Although the 6AC was not charged with studying the municipal courts within Clark and Washoe counties, we did reach out to these courts to determine which lawyers are providing representation there. In correspondence with the Boulder City Municipal Court, the court sent us a document that reads in part:
Moving forward
There is no pre-existing, uniform cookie-cutter indigent defense service delivery model that states must apply. The question for Nevada policymakers, in conjunction with criminal justice stakeholders and the broader citizenry of the state, is simply how best to fulfill the Sixth Amendment guarantee of the right to counsel, given the uniqueness of the state. Culminating the evaluation, 6AC makes the following recommendations to serve as a guide for Nevada policymakers in reaching Nevada-specific answers to overcome the systemic deficiencies highlighted in the report.
- The State of Nevada should create a permanent Board of Indigent Defense Services (BIDS). BIDS will provide advice and guidance to an executive branch organization, the Office of Indigent Defense Services (OIDS), to oversee the provision of defender services in the state.
- The State of Nevada should authorize OIDS to promulgate standards including, but not limited to: a) attorney qualifications; b) attorney training; c) early appointment of counsel; d) attorney supervision; e) attorney workload; f) uniform data collection and reporting; and g) contracting. Standards should undergo a public comment period and be approved by an official branch of government.
- Local governments should be authorized to select the method of delivering indigent defense services that most appropriately serves their local needs. When the Office of Indigent Defense Services (OIDS) promulgates a new standard, and it is approved under Nevada regulatory practices, local governments should be given a set reasonable amount of time to create and submit plans to the OIDS regarding: a) how their localized systems intend to meet said standard; and b) the associated budget to meet the standard. If plans are approved by OIDS, all new spending to meet said standards should come from the state and not local governments.

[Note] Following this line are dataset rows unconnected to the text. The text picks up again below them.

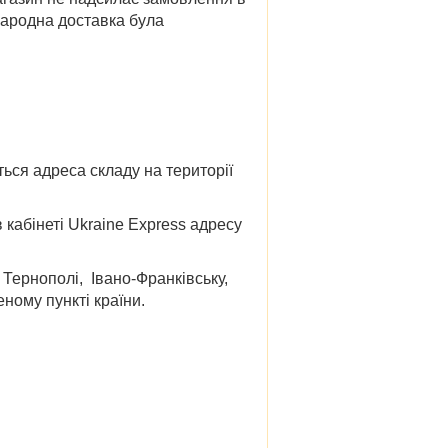
жнародна доставка була
ься адреса складу на території
кабінеті Ukraine Express адресу
, Тернополі, Івано-Франківську,
ному пункті країни.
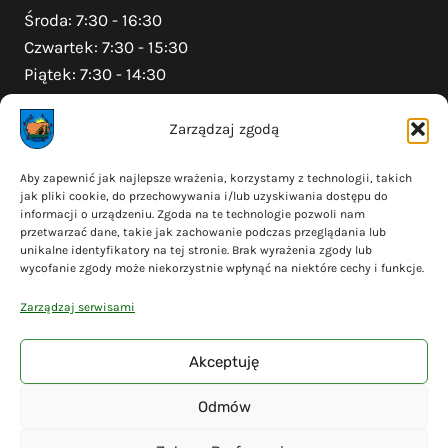
Środa: 7:30 - 16:30
Czwartek: 7:30 - 15:30
Piątek: 7:30 - 14:30
Zarządzaj zgodą
Na skróty
Aby zapewnić jak najlepsze wrażenia, korzystamy z technologii, takich
jak pliki cookie, do przechowywania i/lub uzyskiwania dostępu do
Polityka prywatności
informacji o urządzeniu. Zgoda na te technologie pozwoli nam
Polityka plików cookies (EU)
przetwarzać dane, takie jak zachowanie podczas przeglądania lub
unikalne identyfikatory na tej stronie. Brak wyrażenia zgody lub
Deklaracja dostępności
wycofanie zgody może niekorzystnie wpłynąć na niektóre cechy i funkcje.
Cyberbezpieczeństwo
Zarządzaj serwisami
Mapa serwisu
Akceptuję
Odmów
© 2026 Gmina Liniewo - wykonanie
Adsome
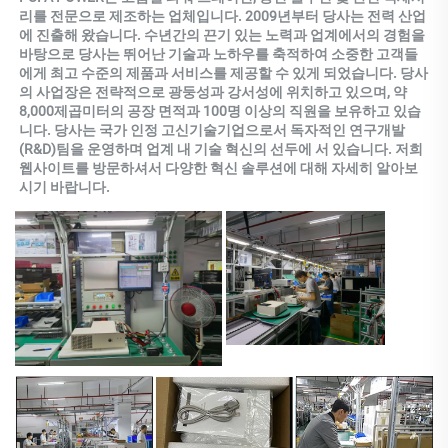
리를 전문으로 제조하는 업체입니다. 2009년부터 당사는 전력 산업
에 진출해 왔습니다. 수년간의 끈기 있는 노력과 업계에서의 경험을 
바탕으로 당사는 뛰어난 기술과 노하우를 축적하여 소중한 고객들
에게 최고 수준의 제품과 서비스를 제공할 수 있게 되었습니다. 당사
의 사업장은 전략적으로 광둥성과 강서성에 위치하고 있으며, 약 
8,000제곱미터의 공장 면적과 100명 이상의 직원을 보유하고 있습
니다. 당사는 국가 인정 고신기술기업으로서 독자적인 연구개발
(R&D)팀을 운영하며 업계 내 기술 혁신의 선두에 서 있습니다. 저희 
웹사이트를 방문하셔서 다양한 혁신 솔루션에 대해 자세히 알아보
시기 바랍니다. 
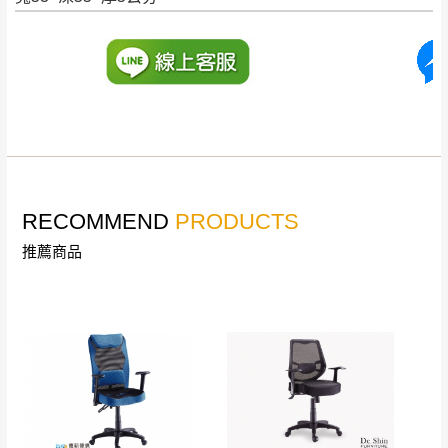
服務，若需以吊車或其他的吊掛方式吊運，
深坑山區
費用將由買方自行支付。
$ 9,000以上：免
因大型傢俱有組裝、配送的問題，並非一般
運費
快速到貨商品，無法指定特定時間送達，司
基隆
$ 9,000以下：
基隆山區
機當天到貨前皆會再與您通知，讓你不用整
NT$500元
天在家等貨，以節省您的寶貴時間。
＊A108產品另收運費
由於百貨公司配送較為不易，故暫無法配送
$ 9,000以上：免
至百貨公司內部。
卓蘭鎮、三灣、通
運費
RECOMMEND
PRODUCTS
霄山區、西湖、泰
苗栗
$ 9,000以下：
安鄉、大湖鄉、頭
推薦商品
發票寄送：
NT$500元
屋、獅潭鄉
若您選擇三聯式或索取兩聯式發票，發票將於商品
＊A108產品另收運費
完成出貨15個工作天另行寄出，另外約加上2~7個
工作天內送達，如遇國定假日將順延寄送。
配送天數：5~14天
到貨時間：指定送貨日當天以電話聯絡確認
退換貨說明：
若收到不良品，請於到貨日起七日內通知本
｜周（一）配送部門固定公休無送貨｜
公司客服人員，我們將為您更換新品，運費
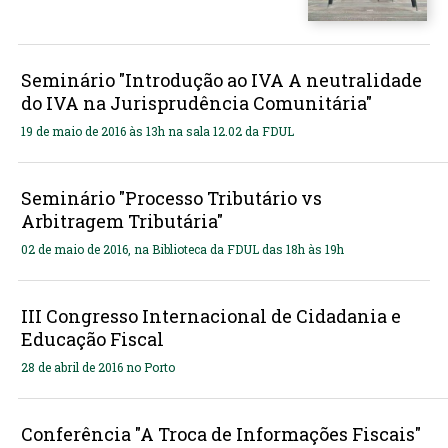
Seminário "Introdução ao IVA A neutralidade
do IVA na Jurisprudência Comunitária"
19 de maio de 2016 às 13h na sala 12.02 da FDUL
Seminário "Processo Tributário vs
Arbitragem Tributária"
02 de maio de 2016, na Biblioteca da FDUL das 18h às 19h
III Congresso Internacional de Cidadania e
Educação Fiscal
28 de abril de 2016 no Porto
Conferência "A Troca de Informações Fiscais"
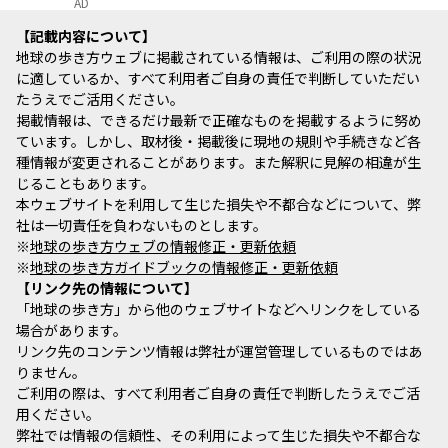
AD
記載内容について
地球の歩き方ウェブに掲載されている情報は、ご利用の際の状況
に適しているか、すべて利用者ご自身の責任で判断していただい
たうえでご活用ください。
掲載情報は、できるだけ最新で正確なものを掲載するように努め
ています。しかし、取材後・掲載後に現地の規則や手続きなど各
種情報が変更されることがあります。また解釈に見解の相違が生
じることもあります。
本ウェブサイトを利用して生じた損失や不都合などについて、弊
社は一切責任を負わないものとします。
※
地球の歩き方ウェブの情報修正・更新依頼
※
地球の歩き方ガイドブックの情報修正・更新依頼
リンク先の情報について
「地球の歩き方」から他のウェブサイトなどへリンクをしている
場合があります。
リンク先のコンテンツ情報は弊社が運営管理しているものではあ
りません。
ご利用の際は、すべて利用者ご自身の責任で判断したうえでご活
用ください。
弊社では情報の信頼性、その利用によって生じた損失や不都合な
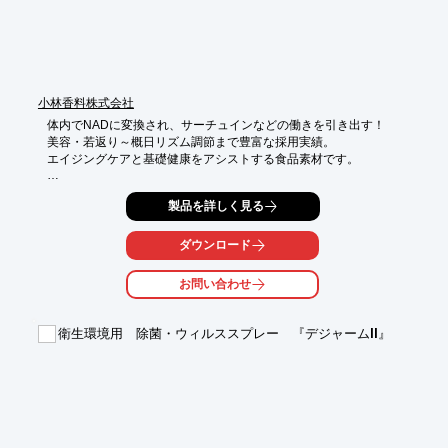
※詳しくはPDFをダウンロードしていただくか、お気軽にお問い
合わせください。
小林香料株式会社
体内でNADに変換され、サーチュインなどの働きを引き出す！

美容・若返り～概日リズム調節まで豊富な採用実績。

エイジングケアと基礎健康をアシストする食品素材です。

・国内製造

製品を詳しく見る
　1900年創業の老舗原料メーカーが自社工場で製造

　国内で完全溶解した後にフィルター処理で異物除去している高
品質管理品

ダウンロード
・高いかさ密度

お問い合わせ
　3号カプセル1粒に250～300mg充填できるのは小林香料(株)の
NMNだけ

衛生環境用 除菌・ウィルススプレー 『デジャームII』
・機能性表示食品　届出サポート

　睡眠の質を高める・歩く速さを助ける

　PRISMA2020対応SR完備（受理済み）、届出～受理まで完全
サポート

・登録商標「Assist NMNⓇ」使用許諾サービス

　個別契約により配合商品のパッケージや販促に登録商標の使用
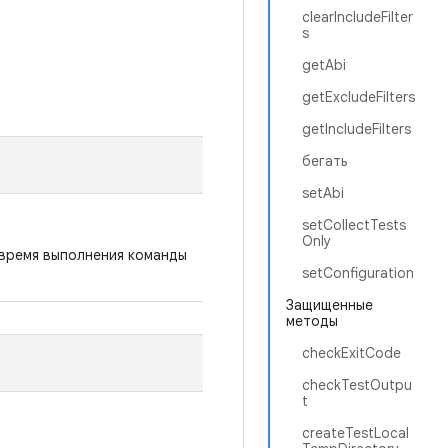
clearIncludeFilter
s
getAbi
getExcludeFilters
getIncludeFilters
бегать
setAbi
setCollectTests
Only
 время выполнения команды
setConfiguration
Защищенные
методы
checkExitCode
checkTestOutpu
t
createTestLocal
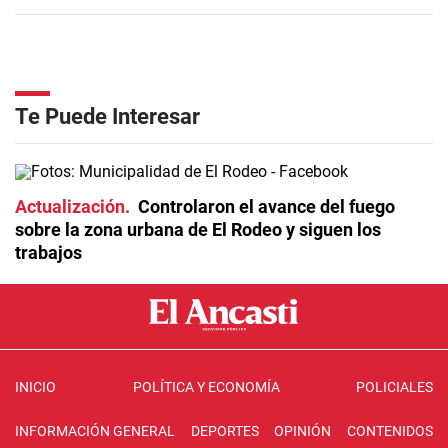
Te Puede Interesar
Actualización
Controlaron el avance del fuego
sobre la zona urbana de El Rodeo y siguen los
trabajos
INICIO
POLÍTICA Y ECONOMÍA
POLICIALES
INFORMACIÓN GENERAL
DEPORTES
OPINIÓN
CONTENIDOS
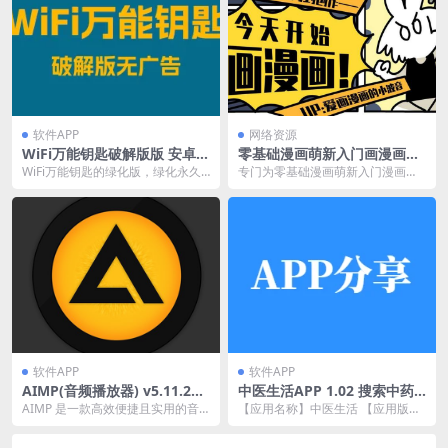
软件APP
网络资源
WiFi万能钥匙破解版版 安卓版
零基础漫画萌新入门画漫画课
本绿化永久SVIP，ROOT直接
程：零基础入门到创作
WiFi万能钥匙的绿化版，绿化永久S
专门为零基础漫画萌新入门漫画分
显示密码
VIP，无需登陆！免ROOT显密码；
镜、故事和画面表现倾力打造！
去更新纯...
软件APP
软件APP
AIMP(音频播放器) v5.11.242
中医生活APP 1.02 搜索中药
9 绿色版+插件+皮肤
和方剂
AIMP 是一款高效便捷且实用的音
【应用名称】中医生活 【应用版
乐播放器，AIMP官方版除了播放器
本】1.02 【软件大小】16.57mb
基本的音频播...
【适用平...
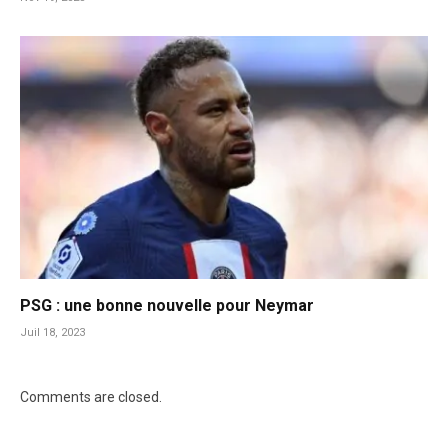
PSG : une bonne nouvelle pour Neymar
Juil 18, 2023
Comments are closed.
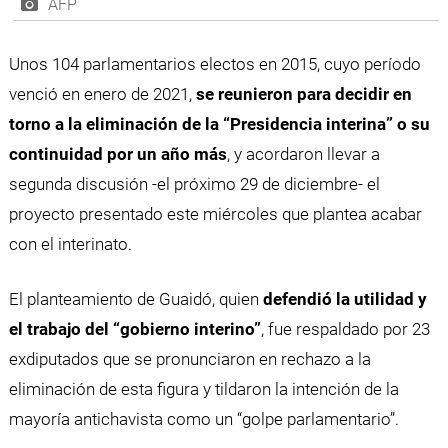
AFP
Unos 104 parlamentarios electos en 2015, cuyo período
venció en enero de 2021,
se reunieron para decidir en
torno a la eliminación de la “Presidencia interina”
o su
continuidad por un año más
, y acordaron llevar a
segunda discusión -el próximo 29 de diciembre- el
proyecto presentado este miércoles que plantea acabar
con el interinato.
El planteamiento de Guaidó, quien
defendió la utilidad y
el trabajo del “gobierno interino”
, fue respaldado por 23
exdiputados que se pronunciaron en rechazo a la
eliminación de esta figura y tildaron la intención de la
mayoría antichavista como un “golpe parlamentario”.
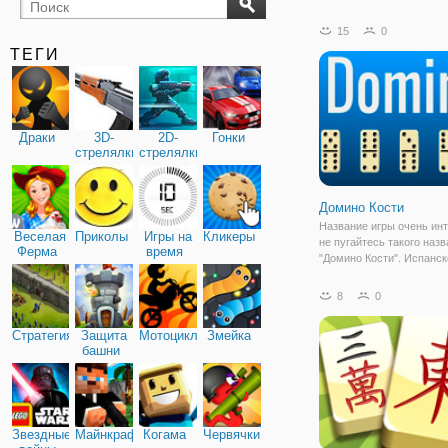
бильярд
карты
15
0
ТЕГИ
Драки
3D-
2D-
Гонки
стрелялки
стрелялки
Домино Кости
Название игры очень ин
Веселая
Приколы
Игры на
Кликеры
не пугайтесь такого наз
Ферма
время
"Домино Кости". Испанск
"Домино Кости" почти ни
отличается от домино кл
8
0
Вид этого настольного д
даст вам возможность и
Стратегия
Защита
Мотоциклы
Змейка
одновременно
башни
Звездные
Майнкрафт
Когама
Червячки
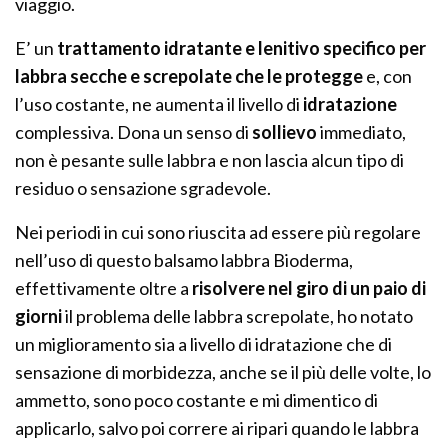
viaggio.
E’ un
trattamento idratante e lenitivo
specifico per
labbra secche e screpolate che le protegge
e, con
l’uso costante, ne aumenta il livello di
idratazione
complessiva. Dona un senso di
sollievo
immediato,
non è pesante sulle labbra e non lascia alcun tipo di
residuo o sensazione sgradevole.
Nei periodi in cui sono riuscita ad essere più regolare
nell’uso di questo balsamo labbra Bioderma,
effettivamente oltre a
risolvere nel giro di un paio di
giorni
il problema delle labbra screpolate, ho notato
un miglioramento sia a livello di idratazione che di
sensazione di morbidezza, anche se il più delle volte, lo
ammetto, sono poco costante e mi dimentico di
applicarlo, salvo poi correre ai ripari quando le labbra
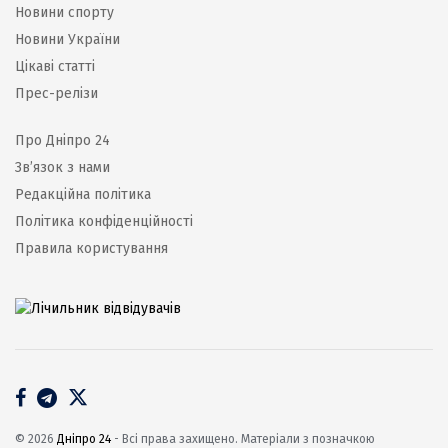
Новини спорту
Новини України
Цікаві статті
Прес-релізи
Про Дніпро 24
Зв’язок з нами
Редакційна політика
Політика конфіденційності
Правила користування
© 2026
Дніпро 24
- Всі права захищено. Матеріали з позначкою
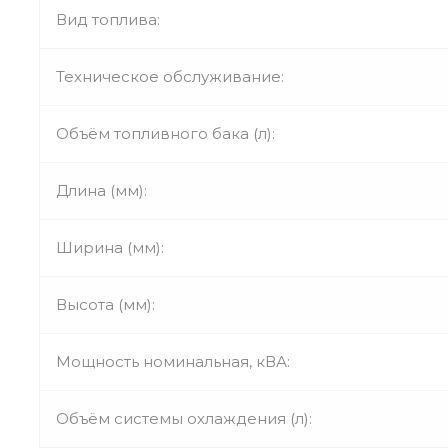
Вид топлива:
Техническое обслуживание:
Объём топливного бака (л):
Длина (мм):
Ширина (мм):
Высота (мм):
Мощность номинальная, кВА:
Объём системы охлаждения (л):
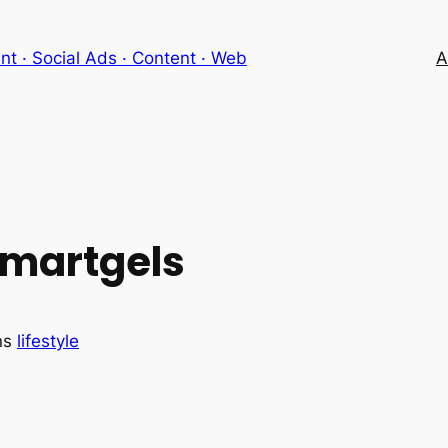
 · Social Ads · Content · Web
A
 Smartgels
ns
lifestyle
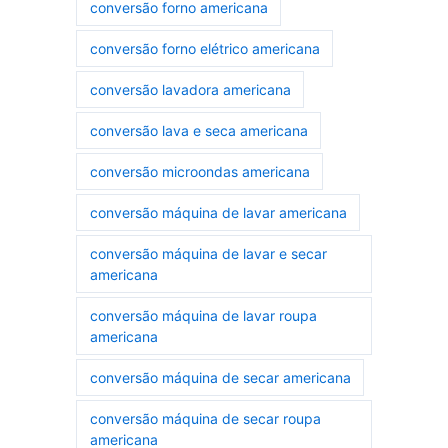
conversão forno americana
conversão forno elétrico americana
conversão lavadora americana
conversão lava e seca americana
conversão microondas americana
conversão máquina de lavar americana
conversão máquina de lavar e secar
americana
conversão máquina de lavar roupa
americana
conversão máquina de secar americana
conversão máquina de secar roupa
americana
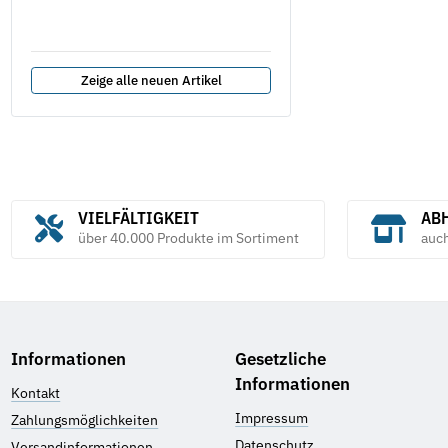
Zeige alle neuen Artikel
VIELFÄLTIGKEIT
ABH
über 40.000 Produkte im Sortiment
auc
Informationen
Gesetzliche
Informationen
Kontakt
Impressum
Zahlungsmöglichkeiten
Datenschutz
Versandinformationen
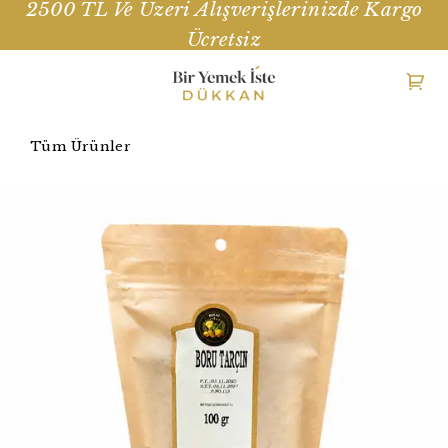
2500 TL Ve Üzeri Alışverişlerinizde Kargo
Ücretsiz
Tüm Ürünler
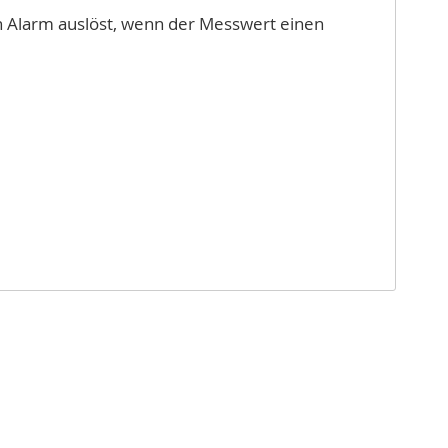
nn Alarm auslöst, wenn der Messwert einen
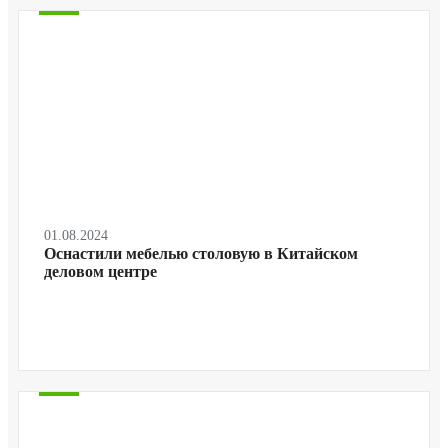
01.08.2024
Оснастили мебелью столовую в Китайском
деловом центре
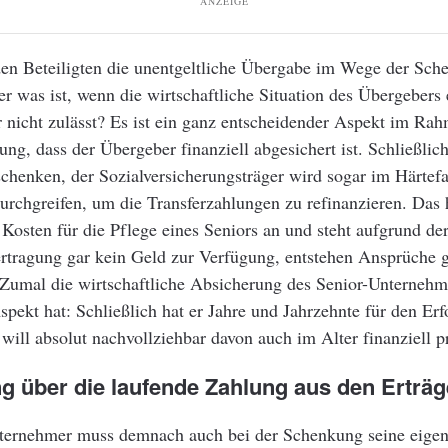
ANZEIGE
den Beteiligten die unentgeltliche Übergabe im Wege der Sch
ber was ist, wenn die wirtschaftliche Situation des Übergebers 
 nicht zulässt? Es ist ein ganz entscheidender Aspekt im Rah
ng, dass der Übergeber finanziell abgesichert ist. Schließlich
henken, der Sozialversicherungsträger wird sogar im Härtefa
rchgreifen, um die Transferzahlungen zu refinanzieren. Das h
 Kosten für die Pflege eines Seniors an und steht aufgrund d
tragung gar kein Geld zur Verfügung, entstehen Ansprüche 
 Zumal die wirtschaftliche Absicherung des Senior-Unternehm
pekt hat: Schließlich hat er Jahre und Jahrzehnte für den Erf
 will absolut nachvollziehbar davon auch im Alter finanziell pr
g über die laufende Zahlung aus den Erträ
ternehmer muss demnach auch bei der Schenkung seine eige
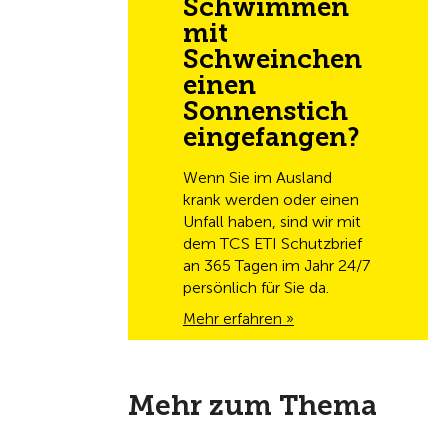
Schwimmen
mit
Schweinchen
einen
Sonnenstich
eingefangen?
Wenn Sie im Ausland
krank werden oder einen
Unfall haben, sind wir mit
dem TCS ETI Schutzbrief
an 365 Tagen im Jahr 24/7
persönlich für Sie da.
Mehr erfahren »
Mehr zum Thema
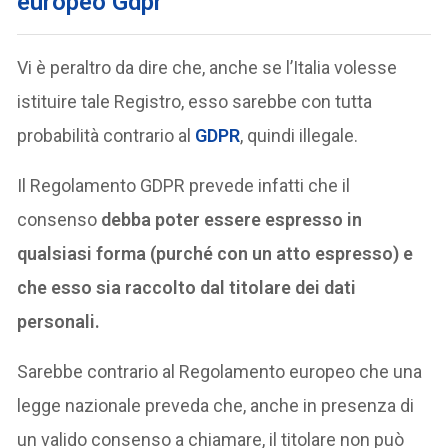
europeo Gdpr
Vi è peraltro da dire che, anche se l’Italia volesse
istituire tale Registro, esso sarebbe con tutta
probabilità contrario al
GDPR
, quindi illegale.
Il Regolamento GDPR prevede infatti che il
consenso
debba poter essere espresso in
qualsiasi forma (purché con un atto espresso) e
che esso sia raccolto dal titolare dei dati
personali.
Sarebbe contrario al Regolamento europeo che una
legge nazionale preveda che, anche in presenza di
un valido consenso a chiamare, il titolare non può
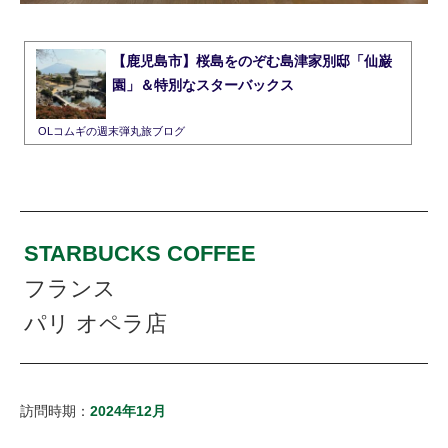
【鹿児島市】桜島をのぞむ島津家別邸「仙巌
園」＆特別なスターバックス
OLコムギの週末弾丸旅ブログ
STARBUCKS COFFEE
フランス
パリ オペラ店
訪問時期：
2024年12月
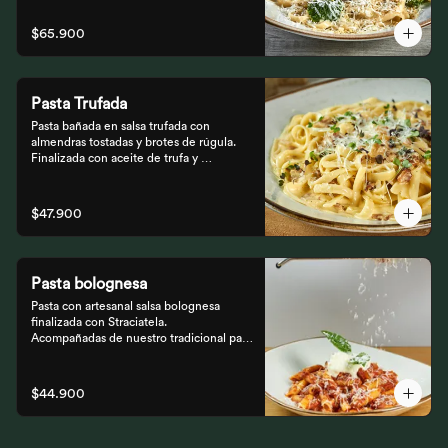
$65.900
Pasta Trufada
Pasta bañada en salsa trufada con 
almendras tostadas y brotes de rúgula. 
Finalizada con aceite de trufa y 
acompañada de nuestro tradicional pan 
foccacia.
$47.900
Pasta bolognesa
Pasta con artesanal salsa bolognesa 
finalizada con Straciatela.

Acompañadas de nuestro tradicional pan 
Focaccia.
$44.900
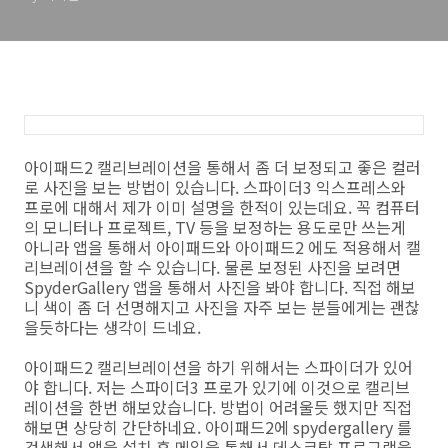
아이패드2 캘리브레이션을 통해서 좀 더 보정되고 좋은 컬러
로 사진을 보는 방법이 있습니다. 스파이더3 익스프레스와
프로에 대해서 제가 이미 설명을 한적이 있는데요. 꼭 컴퓨터
의 모니터나 프로젝트, TV 등을 보정하는 용도로만 쓰는게
아니라 앱을 통해서 아이패드와 아이패드2 에도 적용해서 캘
리브레이션을 할 수 있습니다. 물론 보정된 사진을 보려면
SpyderGallery 앱을 통해서 사진을 봐야 합니다. 직접 해보
니 색이 좀 더 선명해지고 사진을 자주 보는 분들에게는 괜찮
을듯하다는 생각이 드네요.
아이패드2 캘리브레이션을 하기 위해서는 스파이더가 있어
야 합니다. 저는 스파이더3 프로가 있기에 이것으로 캘리브
레이션을 한번 해보았습니다. 방법이 어려울듯 했지만 직접
해보면 상당히 간단하네요. 아이패드2에 spydergallery 를
검색해서 앱을 설치 후 메일을 통해서 데스크탑 프로그램을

- OIDS should additionally: a) qualify, train, and supervise attorneys that local governments may contractually engage; b) conduct on-going system evaluations against standards; c) review, approve, and fund requests for trial-related expenses (investigators and experts); and d) collect uniform data. OIDS should also oversee the State Public Defender office. The State Public Defender’s appellate responsibilities should be expanded to include direct appeals.
- The Nevada Supreme Court should adopt an administrative rule specifically requiring all courts to conduct on the record individualized colloquies using the court ordered indigency standard to determine if a defendant can afford to reimburse government all or a part of their indigent defense representation if a court elects to impose public defense recoupment fees. OIDS should be statutorily authorized to collect data on assessments and recoupments and to conduct assessments to see that the practice is correctly followed.
- The Nevada Legislature should create a student loan forgiveness program to encourage young lawyers to serve as public defenders in those counties with less than 100,000 populations.
The Nevada Right to Counsel Commission (NRTCC) accepted these recommendations with one notable exception. Rather than create a new commission, the members of the NRTCC decided that they worked well together and had a balance between the interests of the state and local governments, the interests of rural communities and urban jurisdictions, and the interests of the three branches of government.